Playgrounds should be monitored
Re: Editorial, “That’s some key (card),” T&V, Aug. 10
I agree with you that “more boots on the ground” are needed in Stuy Town/Cooper Village, but that should be a 24-hour a day situation. The playgrounds are not open in inclement weather, and in fair weather they are only open from 9:15 a.m. to dusk.
Let us not forget that this was the first and (perhaps) still only “private, gated community” in Manhattan. We have no lobby concierges, and the fact is that there are many “outsiders” walking into this supposedly private community from north, south, east and west of the development. Not all are here to see our beautiful gardens and fountains! Many residents bring guests in, and that is just fine, as long as they are guests and not intruders. In my opinion, those guard posts at all entrances that cost thousands of dollars to build and stand empty year after year, should be manned, especially between 9 p.m. and 2 a.m.
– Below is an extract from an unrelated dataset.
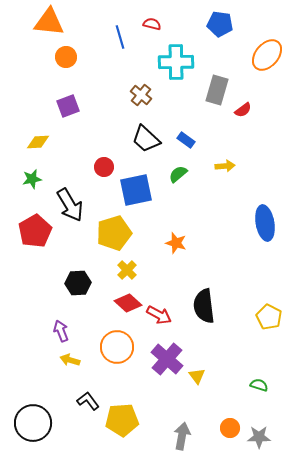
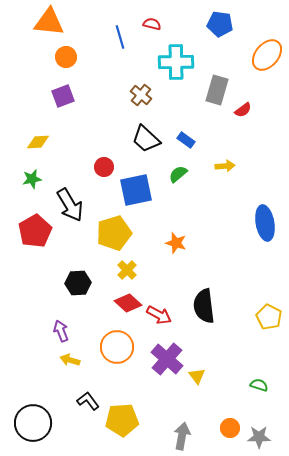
purple square at (68, 106): moved 5 px left, 10 px up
Classroom condemnation uncalled for
In his “Ugly rhetoric on charter schools” (T&V “It Seems to Me” column, July 27), Christopher Hagedorn gave vent to what can only be described as a long-held gripe with the United Federation of Teachers and kids who saw that as a teacher, he, the emperor, wore no clothes. Those experiences, back in ‘68, seems to have lain and festered, and, I think, inhibited a more available and objective view of the teachers’ union and public schools.
Mr. Hagedorn takes us back to the time when men and women, charged with the care of kids for six hours a day, were securing for themselves a voice on the job, a grievance process, a salary scale commensurate with education, medical protection, and a measure of financial and medical security after 25-30 years on the job and into old-age — all while leaving dismissal for incompetence (absolutely) intact. Mr. Hagedorn’s rejection of these human needs-goals in ‘68, at the very outset of his own teaching career, indicates a disconnect from those working-people’s goals–if not an anti-union disposition.